VALÈNCIA. Los goles en la recta final, además del vértigo de lo imprevisto, tienen la carga del que chincha al prójimo precoz. El gustillo de proyectar en alto un rotundo ‘te lo perdiste’. Te lo perdiste, por agonías. Por tomarte el estadio como una visita burocrática donde se ficha al entrar y se ficha al volver a casa. Te lo perdiste por presuponerle tu equipo una impotencia sideral.
Los jugadores están marcando tanto en los minutos finales que tal vez convendría invertir el orden. Tomarse la tarde con pausa. Extender los planes previos. Quedarse en el estadio dando vueltas. Viéndolas venir asegurándose que todo está en su sitio, otro domingo más. Y a eso del minuto 80 entrar sigilosamente en el campo, con la ventaja de saber que está todo por hacer. Y así, con más frescura que el resto, tan solo dedicarse a esperar que los hugoduros de la existencia acuchillen las previsiones y hagan trizas sus restos.
A Mestalla le van tanto los goles sobre la bocina porque tienen que ver con ese destino contracultural del club por llevar lo contraria. En ocasiones incluso a sí mismo. Hugo Duro ha conectado de una manera tan intuitiva porque golpea el conformismo, la práctica que más horroriza al pueblo de Mestalla.

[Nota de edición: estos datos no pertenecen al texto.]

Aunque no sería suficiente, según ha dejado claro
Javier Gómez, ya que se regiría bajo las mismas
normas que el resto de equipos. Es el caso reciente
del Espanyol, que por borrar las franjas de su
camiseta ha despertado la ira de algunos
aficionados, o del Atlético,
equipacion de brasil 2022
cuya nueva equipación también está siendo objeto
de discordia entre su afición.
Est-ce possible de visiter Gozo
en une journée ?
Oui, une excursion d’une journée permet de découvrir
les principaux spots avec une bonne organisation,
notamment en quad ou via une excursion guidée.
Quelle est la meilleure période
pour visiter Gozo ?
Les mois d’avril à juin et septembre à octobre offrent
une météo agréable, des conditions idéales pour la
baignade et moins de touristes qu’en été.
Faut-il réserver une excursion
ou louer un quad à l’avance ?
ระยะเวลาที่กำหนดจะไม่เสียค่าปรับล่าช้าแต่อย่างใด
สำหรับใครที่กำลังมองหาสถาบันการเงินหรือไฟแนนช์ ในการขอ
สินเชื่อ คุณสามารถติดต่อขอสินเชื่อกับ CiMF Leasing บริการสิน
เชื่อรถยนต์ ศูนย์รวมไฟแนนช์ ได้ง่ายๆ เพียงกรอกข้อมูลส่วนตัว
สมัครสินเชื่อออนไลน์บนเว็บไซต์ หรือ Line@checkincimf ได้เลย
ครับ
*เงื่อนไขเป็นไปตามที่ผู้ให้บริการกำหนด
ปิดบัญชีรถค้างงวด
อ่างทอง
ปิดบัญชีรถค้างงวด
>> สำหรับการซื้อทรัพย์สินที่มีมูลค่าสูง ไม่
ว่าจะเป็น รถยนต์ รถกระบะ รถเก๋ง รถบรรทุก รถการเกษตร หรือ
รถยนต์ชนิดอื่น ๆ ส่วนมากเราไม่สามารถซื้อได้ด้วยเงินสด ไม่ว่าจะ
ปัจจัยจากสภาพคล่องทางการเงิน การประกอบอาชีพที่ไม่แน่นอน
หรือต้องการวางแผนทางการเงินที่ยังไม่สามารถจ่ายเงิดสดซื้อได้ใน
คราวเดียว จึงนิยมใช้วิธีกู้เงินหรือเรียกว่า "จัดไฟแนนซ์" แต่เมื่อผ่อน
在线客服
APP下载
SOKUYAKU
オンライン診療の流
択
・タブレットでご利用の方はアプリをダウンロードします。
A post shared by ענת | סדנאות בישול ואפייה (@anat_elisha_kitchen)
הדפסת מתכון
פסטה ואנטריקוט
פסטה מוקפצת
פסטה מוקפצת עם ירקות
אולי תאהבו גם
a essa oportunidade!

Que el Valencia se haya especializado en el frenesí de la foto finish es una buena mala noticia. Refleja que corre sangre por sus venas y que se resiste a masticar su suerte. Ahora, también evidencia que una de sus principales virtudes tiene que ver con la emotividad del ímpetu y no tanto con la racionalidad hecha orden. Es un ejercicio voluntarioso de terminar moviendo el partido a golpes a ver qué cae. Señala la incapacidad para llevar aprendido el guión de cada tarde, y por tanto acabar improvisando a espasmos, guiados por el desespero. En el anverso, el poder de improvisar; en el reverso, el caos de buscar soluciones in extremis.
Muchos equipos se formaron a partir justo de ese esfuerzo alocado de revolverse en los estertores. El Valencia más triunfal nace de la costilla del 3-4 del año 98. Como si los minutos 70-74-88-90 fueran la combinación que abriera la caja fuerte de un grupo que no esperaba nada de sí mismo. El problema es que recurrir sistemáticamente a la búsqueda del mito de lo heroico nos condena a dar por bueno cualquier atisbo de éxtasis: a estar delineando la gloria al primer signo.
Pero todo eso en realidad importa poco. Porque hay algo más físico, más sensitivo, que sobrepasa las clasificaciones y los proyectos a futuro. El hedonismo del gol que se desata cuando ya habías cerrado el paraguas creyendo que hoy tampoco llovía. Las imágenes entrecruzadas que nos corrían grupo a grupo el domingo berreando el 3-3 tenían algo descontextualizado: parecían corresponder a un enorme logro, a un triunfo de época. En realidad solo era un empate fuera de tiempo en una jornada cualquiera. Pero cuando piensas que es esa emoción la que corresponde al verdadero núcleo de un hincha, todo adquiere un poco más de nitidez.
Por lo que más quieras: no te vayas en el minuto 80. Es cuando debes llegar.